Forumnya tetap sidang kabinet, namun Taufik Savalas tidak lagi tampil. Ia
digantikan Si Butet Yogya (SBY) yang menjadi ‘Presiden’ dan Jarwo Kuat sebagai ‘Wakil
Presiden’. Selain itu, juga ditampilkan beberapa ‘tokoh bangsa’ seperti
Suharta, Habudi, Gus Pur, dan Megakarti.
Pelakon
‘tokoh bangsa’ tersebut dirias sedemikian rupa sehingga dari raut wajah, mimik,
aksen, dan warna suara seolah-olah mirip dengan tokoh yang dilakoninya.

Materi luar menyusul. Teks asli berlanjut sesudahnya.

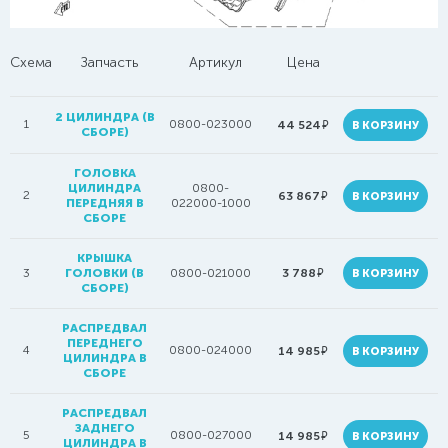
Схема
Запчасть
Артикул
Цена
2 ЦИЛИНДРА (В
1
0800-023000
руб.
44 524
В КОРЗИНУ
СБОРЕ)
ГОЛОВКА
ЦИЛИНДРА
0800-
2
руб.
63 867
В КОРЗИНУ
ПЕРЕДНЯЯ В
022000-1000
СБОРЕ
КРЫШКА
руб.
3
ГОЛОВКИ (В
0800-021000
3 788
В КОРЗИНУ
СБОРЕ)
РАСПРЕДВАЛ
ПЕРЕДНЕГО
4
0800-024000
руб.
14 985
В КОРЗИНУ
ЦИЛИНДРА В
СБОРЕ
РАСПРЕДВАЛ
ЗАДНЕГО
5
0800-027000
руб.
14 985
В КОРЗИНУ
ЦИЛИНДРА В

Misalnya, pelaku yang melakoni Suharta dibuat mirip dengan mantan Presiden RI kedua,
Soeharto. Gur Pur mirip dengan mantan Presiden keempat Gus Dur (Abdurrahman
Wahid), serta Habudi mirip dengan mantan Presiden ketiga BJ. Habibie.
Baik
acara Republik BBM maupun Republik Mimpi awalnya disajikan untuk
membahas dan mendiskusikan permasalahan yang sedang dihadapi bangsa Indonesia.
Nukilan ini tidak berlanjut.